CCT began to develop in the later 80s and 90s, per the authors, to address the problem of linearity in SCT. Instead of merely assuming that we react to events, CCT recognizes that how we shape events and feelings can also shape interpretations. “Our beliefs do not simply reflect a passive understanding or misunderstanding of reality; they actually change reality…” (p. 86). From this point, the authors go into a sidebar apology on constructivist philosophy, but not radical constructionism. “One can still believe in external authority and truth while acknowledging that human processes influence the actual events of everyday life.” Also, “Christians can and should accept the premise that personal values and perceptions of reality end up changing reality itself.” (p. 87) Unfortunately, CCT sputters and fades because of a new focus on Empirically Validated Therapies which are based on SCT models.

The remaining 20 pages of the chapter provide the authors’ critique of the the CT foundations and model. On the plus side, they see how CT has a lot of commonsense to it, has clear goals/objectives in focus, is time-limited, and supported by scientific research. As a model it does not have a deterministic mindset. Rather, CT believes in at least partial human agency–you can change how you think, see, feel, etc. You are not merely robotically determined by your past. On the negative side, they acknowledge that CT is rather disconnected from well thought out foundations. They call it a practical response to the frustration of analytic models. CT is, in their words, free-floating interventions without the foundation of a good theory. Further, they point out several false premises within CT and support with examples to the contrary: healthy people think rationally, cognitive errors are usually negative, healthy, rational people eliminate negative emotion, thoughts come before feelings, and we are motivated to be more rational. Finally, they charge CT with being “pragmatic rationalism” (I’d call it pragmatic modernistic rationalism) and point out the problem that it doesn’t deal well (at least as originally designed) with the importance of feelings, relationships, culture, fallen human condition, values, etc. in the process of change. They also point out that some of the Christian versions of CT fall into some of these false premises as well. “The Christian narrative is not primarily about correcting sloppy or ineffectual thinking. We are not taught in Scripture that the path to wholeness is found in better thinking. The bible is a narrative about humans being created for relationship with God and one another, struggling because those relationships are now tainted by the devastating effects of sin, and living with the hope of creation restored.” (p. 109).

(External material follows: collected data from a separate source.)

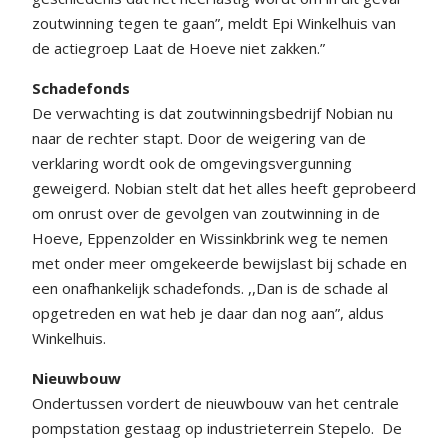
zoutwinning tegen te gaan”, meldt Epi Winkelhuis van
de actiegroep Laat de Hoeve niet zakken.”
Schadefonds
De verwachting is dat zoutwinningsbedrijf Nobian nu
naar de rechter stapt. Door de weigering van de
verklaring wordt ook de omgevingsvergunning
geweigerd. Nobian stelt dat het alles heeft geprobeerd
om onrust over de gevolgen van zoutwinning in de
Hoeve, Eppenzolder en Wissinkbrink weg te nemen
met onder meer omgekeerde bewijslast bij schade en
een onafhankelijk schadefonds. ,,Dan is de schade al
opgetreden en wat heb je daar dan nog aan”, aldus
Winkelhuis.
Nieuwbouw
Ondertussen vordert de nieuwbouw van het centrale
pompstation gestaag op industrieterrein Stepelo.
De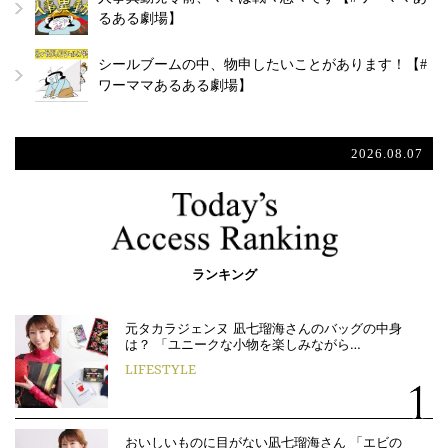
るある劇場】
シールブームの中、物申したいことがあります！【#
ワーママあるある劇場】
2026.08.07
ランキング
元タカラジェンヌ 凪七瑠海さんのバッグの中身
は？ 「ユニークな小物を楽しみながら…
LIFESTYLE
おいしいものに目がない凪七瑠海さん 「エビの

My thoughts: I’m glad to see they critiqued the problems in CT. In fact, they did it so well, I’m surprised they didn’t do much more to defend why they keep it rather than looking for an entirely new model. Maybe that will get explained in the next chapters. They avoid the simplistic view that CT is similar to the put off/put on message of the bible. I’m glad they presented the material in the SCT vs. CCT description. I did wonder why CCT didn’t take off given its affinity with postmodern philosophies of science. I would quibble with their bible passages used to defend a chastened constructivism. I have no problems defending a form of social constructionism. But, the passages picked from 1 Peter have more to do about the fact that we influence others than about whether our assumptions about the world construct a portion of reality. I would have liked to see them build a more christian or theological model for CCT and relating it to emotions and narratival therapies. I understand the chapter was already getting long but I would have also like to see them connect the dots in other therapies that have cognitive features (e.g., emotion-focused therapy, Mindfulness, etc.).